Revenge is a dish best served cold
The series of unfortunate events that began on Aug. 9, when a white police officer gunned down an unarmed black teenager in the street in Ferguson, Missouri, played out exactly the way we knew they would. The black teen’s death was dismissed as an outcome unworthy of justice while the white police officer walked.
We all knew it this would end badly for everyone who is not Darren Wilson, an incompetent and panicky cop who squeezed off 12 shots, many when the victim was half a football field away, because he feared a punch from Michael Brown “could be fatal if he hit me right.” Evidence of the Brown’s death-dealing punching power can be seen in the medical examiner’s photo seen above, although if it looks to you like someone who leaned on their own hand, elbow on the table for five minutes, you’re not alone.
I don’t hate cops. In fact I don’t even like the word “cop,” preferring ‘police officer’ because I have a lot of respect for anyone who takes on a thankless, mostly shitty job, that requires them to wear a six to eight pound Kevlar vest out the door everyday because someone might try to kill them. I have police officers in my extended family, one of my best friends has been a police officer for over twenty-five years, and my daughter recently graduated with a masters in criminal justice with an eye on going into federal law enforcement, although she could very well end up as a police officer. They’re all good people working in a profession the public hates until they need them. Good police officers like them are hurt when bad police officers like Darren Wilson get away with murder.
You didn’t need to have a background in courthouse procedures to know that something didn’t seem right when St. Louis County prosecutor Bob McCulloch addressed the press Monday night. Instead of speaking as an advocate for the victim of crime who can no longer speak for himself, McCulloch sounded like a defense attorney cautiously explaining that his client was innocent all along, while inwardly suppressing his glee that he got a big win.
Wilson got away with murder because McCulloch wanted him to get away with it. He sandbagged the case instead of prosecuting it, throwing a mass of conflicting evidence at the grand jury, virtually tossing up his hands his and saying, “I don’t know. What do you guys think?” The overwhelmingly white grand jury, inclined to side with a white police officer who believed his life was in imminent danger from a large black man, took the unfocused mass of testimony and conflicting statements and punted.
Questions about McCulloch were raised days after Brown was gunned down, with people clamoring for Missouri Governor Jay Nixon to appoint a special prosecutor without ties to St. Louis law enforcement to handle the case. Nixon, whose incompetence has been on display since the police went ‘Armies of the Night’ on Ferguson protestors months ago until his press conference a day ago, sat on his hands which seems to be the extent of his skill set as an administrator.
Given a nod and a wink, McCulloch, decided to take the case to the grand jury where he worked the almost impossible, thereby getting him off the hook for not pressing charges himself.
The prosecutor, whose police officer father was a shot down in the line of duty by an African-American man when McCulloch was only twelve, may very well have seen Michael Brown and Darren Wilson through the prism of his own life experience.

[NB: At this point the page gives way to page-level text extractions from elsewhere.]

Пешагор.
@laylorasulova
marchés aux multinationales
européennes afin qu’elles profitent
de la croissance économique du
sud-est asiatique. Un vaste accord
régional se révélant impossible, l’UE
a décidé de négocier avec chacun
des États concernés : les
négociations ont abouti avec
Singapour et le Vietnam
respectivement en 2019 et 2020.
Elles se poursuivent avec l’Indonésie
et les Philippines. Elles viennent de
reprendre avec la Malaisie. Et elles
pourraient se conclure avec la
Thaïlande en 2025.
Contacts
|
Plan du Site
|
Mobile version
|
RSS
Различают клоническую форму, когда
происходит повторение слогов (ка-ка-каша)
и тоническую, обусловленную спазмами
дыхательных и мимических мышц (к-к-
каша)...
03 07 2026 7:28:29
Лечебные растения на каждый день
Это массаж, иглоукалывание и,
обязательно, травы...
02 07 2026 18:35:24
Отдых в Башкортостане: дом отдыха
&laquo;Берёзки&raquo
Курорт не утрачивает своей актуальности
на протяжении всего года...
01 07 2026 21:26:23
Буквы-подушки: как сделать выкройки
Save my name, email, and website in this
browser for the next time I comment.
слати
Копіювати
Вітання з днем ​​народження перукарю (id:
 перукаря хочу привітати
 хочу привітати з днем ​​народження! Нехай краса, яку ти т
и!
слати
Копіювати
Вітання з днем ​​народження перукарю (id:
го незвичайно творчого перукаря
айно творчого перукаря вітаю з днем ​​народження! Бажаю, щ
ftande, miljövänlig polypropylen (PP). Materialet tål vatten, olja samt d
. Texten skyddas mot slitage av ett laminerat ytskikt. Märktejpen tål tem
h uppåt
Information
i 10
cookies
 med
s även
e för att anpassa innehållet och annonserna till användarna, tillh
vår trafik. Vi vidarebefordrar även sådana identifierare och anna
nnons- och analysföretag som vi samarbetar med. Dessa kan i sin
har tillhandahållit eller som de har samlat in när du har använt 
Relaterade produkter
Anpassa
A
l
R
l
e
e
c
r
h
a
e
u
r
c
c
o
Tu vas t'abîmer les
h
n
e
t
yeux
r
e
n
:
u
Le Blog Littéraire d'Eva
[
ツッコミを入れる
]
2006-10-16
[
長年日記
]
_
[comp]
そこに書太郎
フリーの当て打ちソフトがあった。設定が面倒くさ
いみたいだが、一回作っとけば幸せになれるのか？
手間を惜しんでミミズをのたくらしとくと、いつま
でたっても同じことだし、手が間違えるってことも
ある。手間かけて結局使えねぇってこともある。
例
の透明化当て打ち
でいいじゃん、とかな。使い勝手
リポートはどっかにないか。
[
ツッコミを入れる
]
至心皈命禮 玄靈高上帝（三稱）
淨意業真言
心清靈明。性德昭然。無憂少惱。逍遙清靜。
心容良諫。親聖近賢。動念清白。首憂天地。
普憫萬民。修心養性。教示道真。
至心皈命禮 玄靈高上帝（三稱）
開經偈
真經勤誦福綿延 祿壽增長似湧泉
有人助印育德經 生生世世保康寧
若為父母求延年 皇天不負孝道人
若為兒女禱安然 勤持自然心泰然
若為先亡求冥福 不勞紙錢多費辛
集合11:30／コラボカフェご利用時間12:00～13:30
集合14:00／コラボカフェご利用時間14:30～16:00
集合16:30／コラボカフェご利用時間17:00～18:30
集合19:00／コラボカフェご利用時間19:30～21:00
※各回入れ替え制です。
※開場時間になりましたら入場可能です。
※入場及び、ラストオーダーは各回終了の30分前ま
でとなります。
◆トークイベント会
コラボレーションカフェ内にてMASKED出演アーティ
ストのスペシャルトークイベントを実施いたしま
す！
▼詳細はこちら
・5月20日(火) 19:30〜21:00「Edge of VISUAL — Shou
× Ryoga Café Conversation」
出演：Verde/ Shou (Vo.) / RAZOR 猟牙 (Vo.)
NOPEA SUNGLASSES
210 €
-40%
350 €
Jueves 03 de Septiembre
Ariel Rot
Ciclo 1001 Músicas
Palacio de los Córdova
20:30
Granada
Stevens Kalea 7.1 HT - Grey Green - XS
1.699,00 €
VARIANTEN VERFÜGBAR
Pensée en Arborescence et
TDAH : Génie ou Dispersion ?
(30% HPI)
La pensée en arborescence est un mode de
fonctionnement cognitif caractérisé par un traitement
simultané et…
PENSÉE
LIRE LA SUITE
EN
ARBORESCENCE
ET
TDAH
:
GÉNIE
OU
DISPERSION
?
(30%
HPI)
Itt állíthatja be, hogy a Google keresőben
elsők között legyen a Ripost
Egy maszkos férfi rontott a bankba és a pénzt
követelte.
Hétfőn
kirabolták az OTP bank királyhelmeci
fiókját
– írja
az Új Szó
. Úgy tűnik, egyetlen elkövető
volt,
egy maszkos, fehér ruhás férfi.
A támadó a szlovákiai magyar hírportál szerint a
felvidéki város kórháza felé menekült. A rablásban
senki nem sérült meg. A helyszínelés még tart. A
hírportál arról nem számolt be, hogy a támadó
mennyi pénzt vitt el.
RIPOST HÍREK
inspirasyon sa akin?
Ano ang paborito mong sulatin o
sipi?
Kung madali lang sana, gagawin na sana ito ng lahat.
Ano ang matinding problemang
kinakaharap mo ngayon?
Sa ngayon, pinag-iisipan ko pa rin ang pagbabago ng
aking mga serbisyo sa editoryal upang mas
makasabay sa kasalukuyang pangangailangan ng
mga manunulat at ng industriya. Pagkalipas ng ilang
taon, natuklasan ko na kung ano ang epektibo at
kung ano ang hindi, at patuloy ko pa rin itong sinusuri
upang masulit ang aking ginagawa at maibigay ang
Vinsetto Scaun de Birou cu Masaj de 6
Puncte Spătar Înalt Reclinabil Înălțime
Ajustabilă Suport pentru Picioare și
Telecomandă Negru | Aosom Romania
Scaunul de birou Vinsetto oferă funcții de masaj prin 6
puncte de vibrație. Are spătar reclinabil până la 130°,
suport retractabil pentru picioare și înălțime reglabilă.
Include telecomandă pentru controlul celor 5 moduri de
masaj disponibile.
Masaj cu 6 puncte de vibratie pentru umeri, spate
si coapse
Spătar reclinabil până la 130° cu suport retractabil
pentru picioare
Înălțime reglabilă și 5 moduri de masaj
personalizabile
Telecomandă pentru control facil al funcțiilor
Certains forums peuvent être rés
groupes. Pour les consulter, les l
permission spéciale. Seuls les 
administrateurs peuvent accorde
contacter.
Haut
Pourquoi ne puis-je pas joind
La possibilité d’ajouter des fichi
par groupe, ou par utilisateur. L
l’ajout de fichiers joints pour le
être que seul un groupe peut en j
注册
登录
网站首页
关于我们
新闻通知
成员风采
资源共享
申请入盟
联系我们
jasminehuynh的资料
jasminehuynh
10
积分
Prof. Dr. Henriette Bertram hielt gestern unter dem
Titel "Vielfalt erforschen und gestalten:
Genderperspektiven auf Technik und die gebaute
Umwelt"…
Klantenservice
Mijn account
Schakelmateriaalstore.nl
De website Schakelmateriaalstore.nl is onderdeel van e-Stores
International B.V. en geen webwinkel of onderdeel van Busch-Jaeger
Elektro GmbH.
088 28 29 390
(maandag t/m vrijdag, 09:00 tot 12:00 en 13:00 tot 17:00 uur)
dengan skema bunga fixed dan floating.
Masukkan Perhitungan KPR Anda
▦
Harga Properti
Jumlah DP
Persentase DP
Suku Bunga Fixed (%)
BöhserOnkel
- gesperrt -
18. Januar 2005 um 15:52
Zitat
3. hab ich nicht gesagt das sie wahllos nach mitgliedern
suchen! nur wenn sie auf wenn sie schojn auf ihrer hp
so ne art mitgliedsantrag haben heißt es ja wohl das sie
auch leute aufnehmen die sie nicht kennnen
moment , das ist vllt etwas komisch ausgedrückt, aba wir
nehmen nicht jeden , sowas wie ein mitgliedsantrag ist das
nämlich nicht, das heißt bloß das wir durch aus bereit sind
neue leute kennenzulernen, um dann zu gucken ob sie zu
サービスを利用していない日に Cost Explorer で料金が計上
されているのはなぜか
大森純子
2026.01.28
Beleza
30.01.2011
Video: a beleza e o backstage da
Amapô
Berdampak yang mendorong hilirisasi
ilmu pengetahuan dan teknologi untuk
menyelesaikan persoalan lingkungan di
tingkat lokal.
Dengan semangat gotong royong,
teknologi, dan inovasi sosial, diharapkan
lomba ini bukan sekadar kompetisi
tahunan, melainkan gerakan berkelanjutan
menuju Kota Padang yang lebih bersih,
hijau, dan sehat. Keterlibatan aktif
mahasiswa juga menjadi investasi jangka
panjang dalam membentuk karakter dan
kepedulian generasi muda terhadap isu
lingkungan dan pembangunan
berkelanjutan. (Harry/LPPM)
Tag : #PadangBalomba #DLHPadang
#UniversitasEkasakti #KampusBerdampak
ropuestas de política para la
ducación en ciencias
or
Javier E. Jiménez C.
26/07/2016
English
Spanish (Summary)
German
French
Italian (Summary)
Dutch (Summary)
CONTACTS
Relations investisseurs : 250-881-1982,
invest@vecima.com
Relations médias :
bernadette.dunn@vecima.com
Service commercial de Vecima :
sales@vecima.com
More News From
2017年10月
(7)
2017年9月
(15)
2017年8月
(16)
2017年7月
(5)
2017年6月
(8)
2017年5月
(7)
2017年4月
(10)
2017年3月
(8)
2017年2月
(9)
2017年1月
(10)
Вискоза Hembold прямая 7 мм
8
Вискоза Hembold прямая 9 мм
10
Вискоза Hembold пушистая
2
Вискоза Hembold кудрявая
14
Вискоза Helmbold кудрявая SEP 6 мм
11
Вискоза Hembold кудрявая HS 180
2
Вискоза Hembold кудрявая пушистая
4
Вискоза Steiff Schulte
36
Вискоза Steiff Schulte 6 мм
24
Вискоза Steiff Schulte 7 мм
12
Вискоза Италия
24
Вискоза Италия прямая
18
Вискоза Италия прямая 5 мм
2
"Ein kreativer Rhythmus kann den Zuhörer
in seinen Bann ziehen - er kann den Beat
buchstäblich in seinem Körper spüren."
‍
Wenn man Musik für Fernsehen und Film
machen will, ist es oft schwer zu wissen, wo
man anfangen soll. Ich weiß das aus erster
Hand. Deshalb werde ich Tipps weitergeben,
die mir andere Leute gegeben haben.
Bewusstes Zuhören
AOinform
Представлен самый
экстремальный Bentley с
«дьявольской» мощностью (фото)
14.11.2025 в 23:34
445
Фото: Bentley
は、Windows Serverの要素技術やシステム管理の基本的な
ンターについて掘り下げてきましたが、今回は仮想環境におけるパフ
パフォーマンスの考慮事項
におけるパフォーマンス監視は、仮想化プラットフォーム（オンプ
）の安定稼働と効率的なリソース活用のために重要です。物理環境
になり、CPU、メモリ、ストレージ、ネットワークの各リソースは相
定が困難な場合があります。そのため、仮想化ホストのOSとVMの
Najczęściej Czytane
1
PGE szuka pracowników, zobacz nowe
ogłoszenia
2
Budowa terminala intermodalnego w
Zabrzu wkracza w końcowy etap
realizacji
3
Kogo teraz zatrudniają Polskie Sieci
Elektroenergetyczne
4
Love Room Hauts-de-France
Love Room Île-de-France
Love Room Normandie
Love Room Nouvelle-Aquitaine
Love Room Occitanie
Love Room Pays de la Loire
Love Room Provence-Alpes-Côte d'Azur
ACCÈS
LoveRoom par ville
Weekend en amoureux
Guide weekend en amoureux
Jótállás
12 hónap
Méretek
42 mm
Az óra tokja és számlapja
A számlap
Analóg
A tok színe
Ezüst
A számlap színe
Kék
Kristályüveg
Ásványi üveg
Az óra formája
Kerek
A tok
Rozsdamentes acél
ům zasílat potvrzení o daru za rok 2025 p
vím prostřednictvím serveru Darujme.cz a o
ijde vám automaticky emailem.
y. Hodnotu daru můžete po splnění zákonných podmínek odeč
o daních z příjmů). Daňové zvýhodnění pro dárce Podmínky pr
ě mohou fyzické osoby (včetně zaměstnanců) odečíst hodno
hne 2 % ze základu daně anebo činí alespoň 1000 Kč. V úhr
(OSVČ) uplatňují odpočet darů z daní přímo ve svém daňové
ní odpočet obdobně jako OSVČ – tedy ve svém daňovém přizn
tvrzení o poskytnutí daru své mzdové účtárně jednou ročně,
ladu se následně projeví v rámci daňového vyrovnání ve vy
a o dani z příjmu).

As the saying goes: “revenge is a dish best served cold.”
Despite the risks involved, Darren Wilson likely would have been better served had McCulloch charged him and taken him to a public trial where the whole world could see the evidence presented and the testimony given, instead of a very private and secret trial away from public scrutiny. Although McCulloch made public the transcripts, evidence, and testimony from the grand jury proceedings, what is lost is the dynamic of seeing and watching how questions are asked and answered. As we’ve seen countless times before, it’s very likely a jury in public trial –which would doubtless have been moved — would have let Wilson walk too, as they tend to side with police in the majority of cases where it is hard to quantify and dispute the fear of personal safety.
Not that that would have made Wilson’s life post-trial any easier, as George Zimmerman can attest, but it would at least have removed the stigma of something that was hidden away from the public because it was shameful and unjust. Wilson is not off the hook yet, since the Justice Department is still mulling over federal charges, and Wilson and the Ferguson police department are undoubtedly facing a major civil suit, but his life is for all intents and purposes is over now.
Wilson is now the face of police officers gone bad, acting criminally and then walking away because a badge shields them from any repercussions of criminal activity. Previously the only image we had of Wilson was a fuzzy picture taken at an award ceremony a few years back. Now everyone in America knows his face because of the examiner’s photo showing off his ‘war wound.’ Wilson, who just married a fellow police officer — out on sick leave for the past few weeks due to “stress” — a month ago will never work in law enforcement again. Despite support from some members in law enforcement, no one is going to touch the toxic cop with a history of violence. From this point forward he and his bride will spend the rest of their lives looking over their shoulder wondering where retribution will come from. They’re going to be living in the cage built by his actions on Aug. 9.
From now on Wilson is going to be “Hey, aren’t you that guy…?” and he’ll have to wonder how it will play out from there. He’s alive but his life is over and his future is full of uncertainty, fear, and paranoia.
As the saying goes: “revenge is a dish best served cold.”